**Your objective:** Scan the material below for "Event", then return each line that contains it.
* * * * *
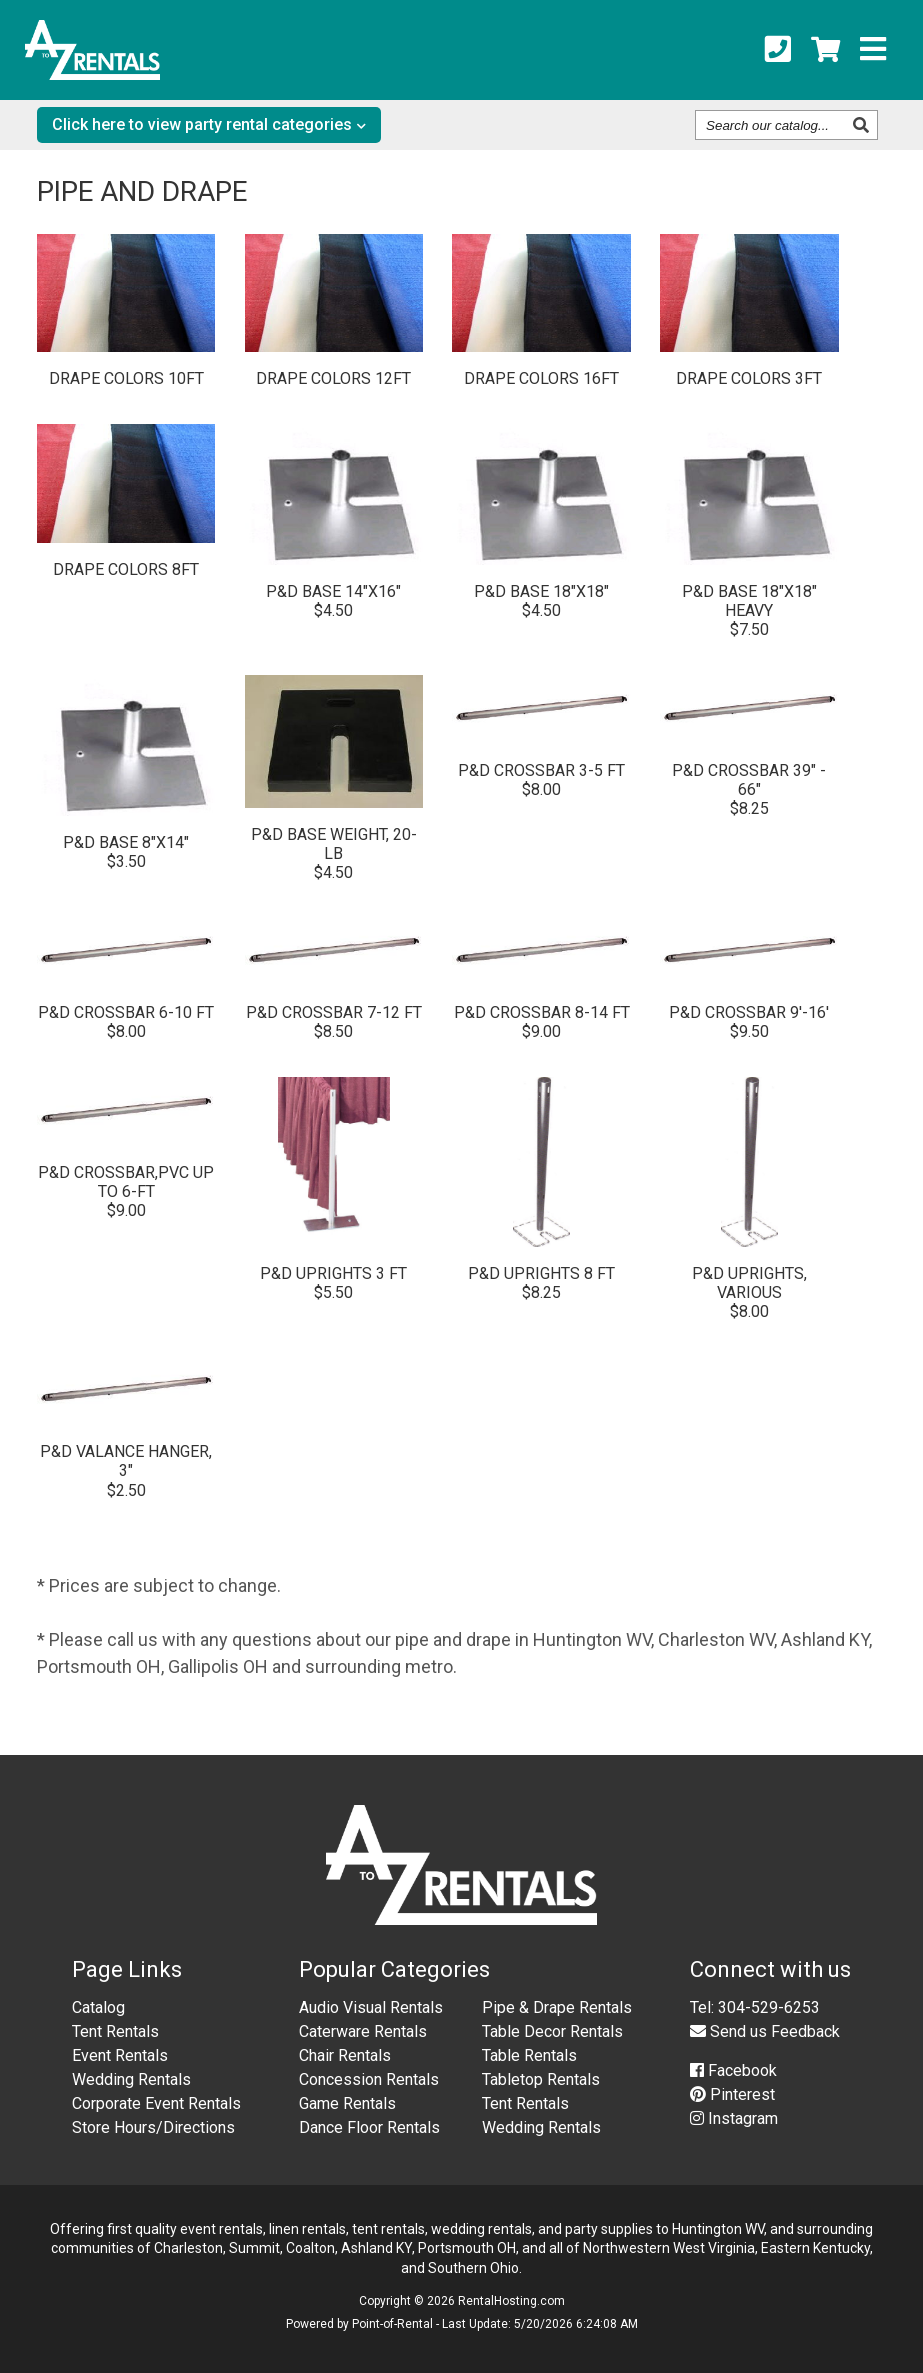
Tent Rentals (115, 2031)
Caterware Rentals (363, 2031)
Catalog (98, 2007)
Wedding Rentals (131, 2079)
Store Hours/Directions (153, 2127)
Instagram (734, 2118)
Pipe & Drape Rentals (557, 2007)
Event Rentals (120, 2055)
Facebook (733, 2070)
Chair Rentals (345, 2055)
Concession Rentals (369, 2079)
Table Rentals (529, 2055)
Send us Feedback (765, 2031)
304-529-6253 (769, 2007)
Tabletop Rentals (541, 2079)
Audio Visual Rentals (371, 2007)
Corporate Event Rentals (156, 2103)
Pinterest (732, 2094)
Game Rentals (347, 2103)
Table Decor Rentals (552, 2031)
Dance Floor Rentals (369, 2127)
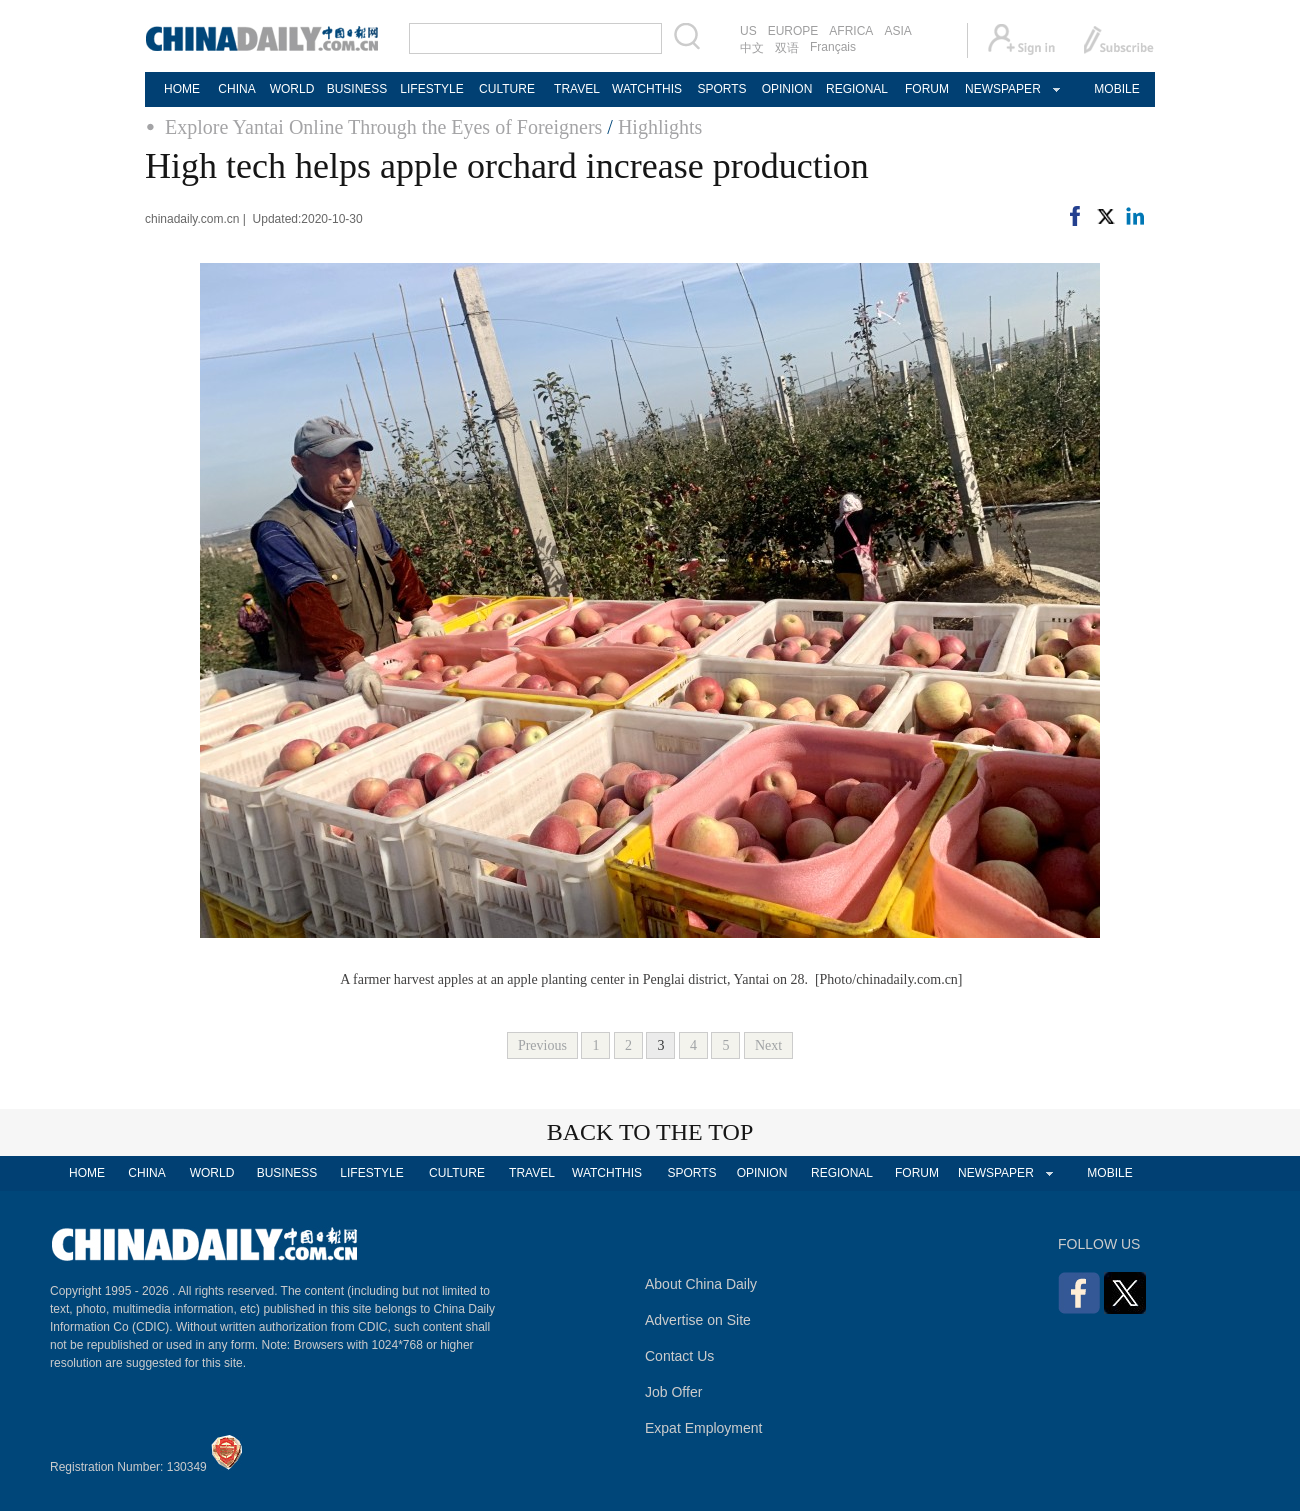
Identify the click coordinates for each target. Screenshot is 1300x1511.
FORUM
* * * * *
**Output for this task:**
Event Rentals (120, 2055)
Corporate Event Rentals (156, 2103)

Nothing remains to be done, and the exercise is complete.